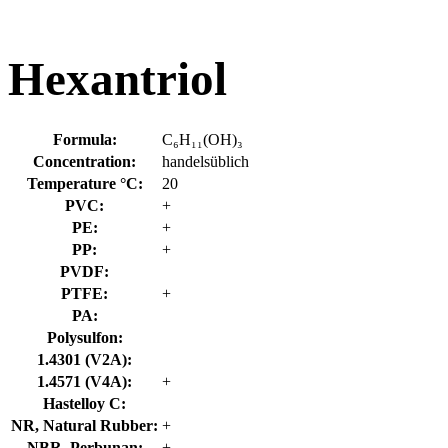
Hexantriol
Formula:
C₆H₁₁(OH)₃
Concentration:
handelsüblich
Temperature °C:
20
PVC:
+
PE:
+
PP:
+
PVDF:
PTFE:
+
PA:
Polysulfon:
1.4301 (V2A):
1.4571 (V4A):
+
Hastelloy C:
NR, Natural Rubber:
+
NBR, Perbunan:
+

::::::::::

(Work to be completed): Pictures in the records must not appear in the copy; transcribe everything else precisely.

(Problem solution):
Hexantriol
Formula:
C₆H₁₁(OH)₃
Concentration:
handelsüblich
Temperature °C:
20
PVC:
+
PE:
+
PP:
+
PVDF:
PTFE:
+
PA:
Polysulfon:
1.4301 (V2A):
1.4571 (V4A):
+
Hastelloy C:
NR, Natural Rubber:
+
NBR, Perbunan:
+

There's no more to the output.